Brief: Give the number of lines in the data that contain "amacıyla", and nothing more.

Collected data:
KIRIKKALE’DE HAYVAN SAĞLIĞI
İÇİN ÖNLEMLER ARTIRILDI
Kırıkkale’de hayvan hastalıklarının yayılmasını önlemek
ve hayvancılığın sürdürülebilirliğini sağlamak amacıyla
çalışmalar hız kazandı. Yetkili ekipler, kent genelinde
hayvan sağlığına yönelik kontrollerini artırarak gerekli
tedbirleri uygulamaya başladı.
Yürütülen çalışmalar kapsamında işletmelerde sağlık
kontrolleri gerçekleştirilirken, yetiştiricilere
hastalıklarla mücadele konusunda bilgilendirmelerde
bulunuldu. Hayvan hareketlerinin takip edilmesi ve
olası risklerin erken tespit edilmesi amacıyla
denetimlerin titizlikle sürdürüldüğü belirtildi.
---
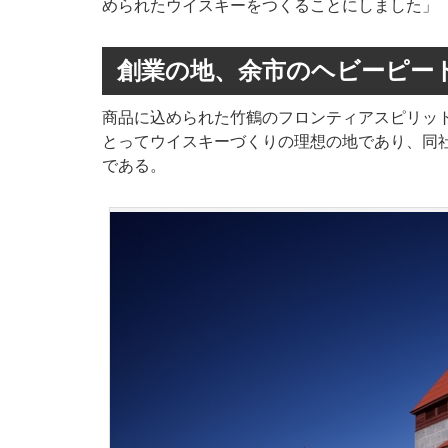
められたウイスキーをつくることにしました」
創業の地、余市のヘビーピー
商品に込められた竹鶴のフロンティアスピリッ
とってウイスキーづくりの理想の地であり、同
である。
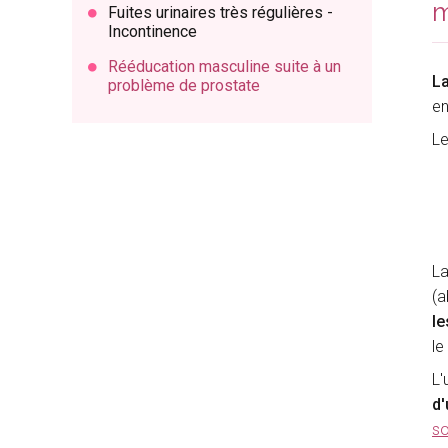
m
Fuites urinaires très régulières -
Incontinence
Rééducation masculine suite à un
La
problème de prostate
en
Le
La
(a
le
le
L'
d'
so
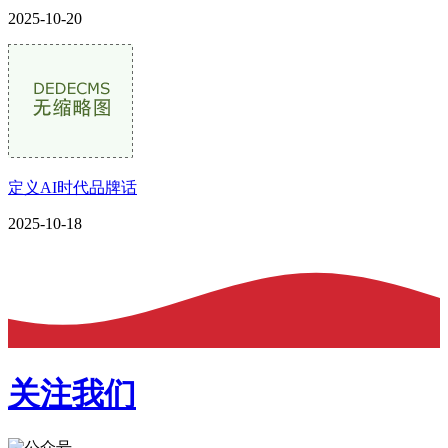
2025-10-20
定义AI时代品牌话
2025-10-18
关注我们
==
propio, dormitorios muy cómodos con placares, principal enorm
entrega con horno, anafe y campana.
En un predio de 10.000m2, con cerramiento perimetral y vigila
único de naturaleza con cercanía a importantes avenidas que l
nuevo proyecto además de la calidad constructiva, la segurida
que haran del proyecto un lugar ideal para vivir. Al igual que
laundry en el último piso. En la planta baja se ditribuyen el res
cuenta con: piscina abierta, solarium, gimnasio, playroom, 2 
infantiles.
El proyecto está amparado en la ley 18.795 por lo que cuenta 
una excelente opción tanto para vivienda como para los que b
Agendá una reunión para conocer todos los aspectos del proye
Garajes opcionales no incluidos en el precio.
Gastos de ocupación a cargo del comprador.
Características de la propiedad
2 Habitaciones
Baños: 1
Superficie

Written solution: 2